Madrid has pledged to cull its population of monk parakeets. But once non-native fauna and flora gain a foothold in the city, they can be hard to remove.   
In London's St. James' Park, rose-ringed parakeets are a colorful, if noisy, new addition.
In London's St. James' Park, rose-ringed parakeets are a colorful, if noisy, new addition.Toby Melville/Reuters

Earlier this month, the city of Madrid announced that it would begin an “ethical” cull of up to 12,000 monk parakeets that had taken up residence in the Spanish capital. Native to South America, the chattersome, bright-green birds construct huge communal nests, often on utility poles, where they can cause fires and power outages. Their nests are so heavy that if they tumble to the ground, they risk injuring those below. The culling program—a combination of hunting with traps and egg sterilization—will cost €100,000.

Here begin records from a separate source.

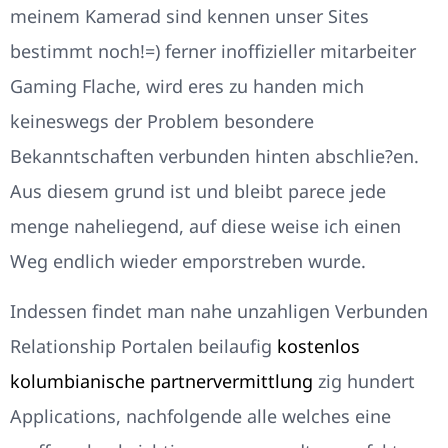
meinem Kamerad sind kennen unser Sites
bestimmt noch!=) ferner inoffizieller mitarbeiter
Gaming Flache, wird eres zu handen mich
keineswegs der Problem besondere
Bekanntschaften verbunden hinten abschlie?en.
Aus diesem grund ist und bleibt parece jede
menge naheliegend, auf diese weise ich einen
Weg endlich wieder emporstreben wurde.
Indessen findet man nahe unzahligen Verbunden
Relationship Portalen beilaufig
kostenlos
kolumbianische partnervermittlung
zig hundert
Applications, nachfolgende alle welches eine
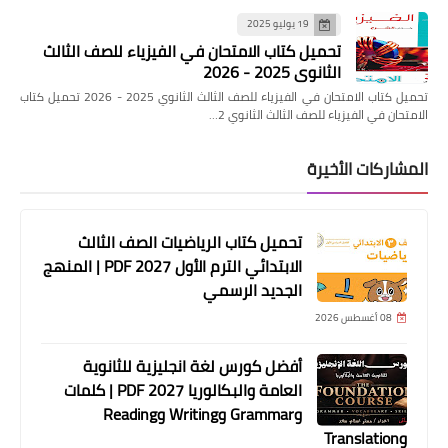
19 يوليو 2025
تحميل كتاب الامتحان في الفيزياء للصف الثالث
الثانوي 2025 - 2026
تحميل كتاب الامتحان في الفيزياء للصف الثالث الثانوي 2025 - 2026 تحميل كتاب
الامتحان في الفيزياء للصف الثالث الثانوي 2…
المشاركات الأخيرة
تحميل كتاب الرياضيات الصف الثالث
الابتدائي الترم الأول 2027 PDF | المنهج
الجديد الرسمي
08 أغسطس 2026
أفضل كورس لغة انجليزية للثانوية
العامة والبكالوريا 2027 PDF | كلمات
وGrammar وWriting وReading
وTranslation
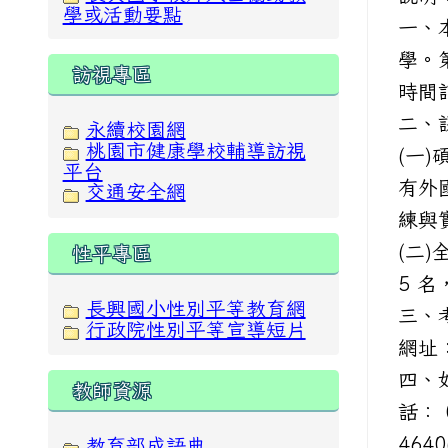
學或活動要點
一、
學。
訪視專區
時間訂
二、
永續校園網
桃園市健康學校輔導訪視
(一
平台
有外
交通安全網
練與
(二
性平專區
5 
長興國小性別平等教育網
三、
行政院性別平等宣導短片
網址
四、
教師資源
話： 
464
教育部成語典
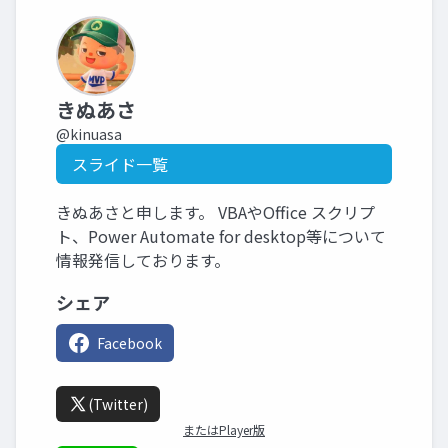
きぬあさ
@kinuasa
スライド一覧
きぬあさと申します。 VBAやOffice スクリプ
ト、Power Automate for desktop等について
情報発信しております。
シェア
Facebook
(Twitter)
またはPlayer版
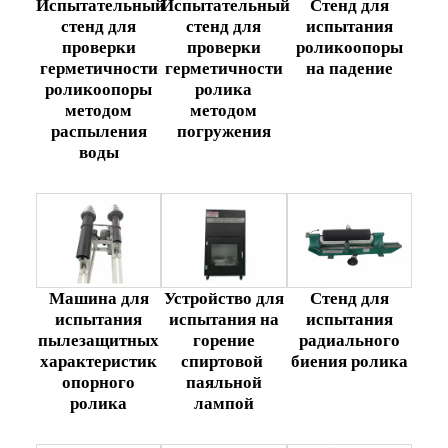
Испытательный
Стенд для
Испытательный
стенд для
испытания
стенд для
проверки
роликоопоры
проверки
герметичности
на падение
герметичности
роликоопоры
ролика
методом
методом
распыления
погружения
воды
Машина для
Устройство для
Стенд для
испытания
испытания на
испытания
пылезащитных
горение
радиального
характеристик
спиртовой
биения ролика
опорного
паяльной
ролика
лампой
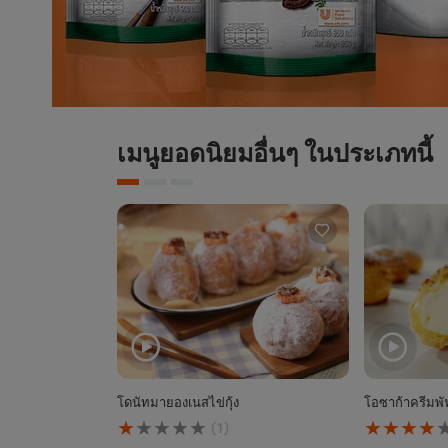
เมนูยอดนิยมอื่นๆ ในประเภทนี้
โดนัทมายองเนสไข่กุ้ง
โอซาก้าครีมพั
คะแนน
คะแนน
(1)
เฉลี่ย
เฉลี่ย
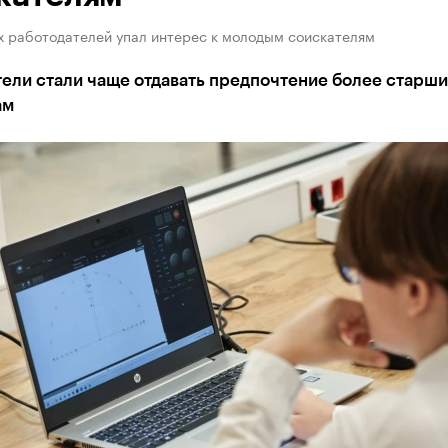
х работодателей упал интерес к молодым соискателям
тели стали чаще отдавать предпочтение более старш
ам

A similar parakeet eradication campaign was waged in London earlier this decade; culls of rose-ringed parakeets, which are now common in much of Europe, are afoot in France. Meanwhile, in Berlin, it’s a North American transplant—the swamp crayfish—that is causing problems: Authorities announced this month that they had removed 22,000 of the crustaceans from the city’s many lakes this year, where they’d been seen as a threat to local fauna due to their extremely fast reproduction and lack of local predators.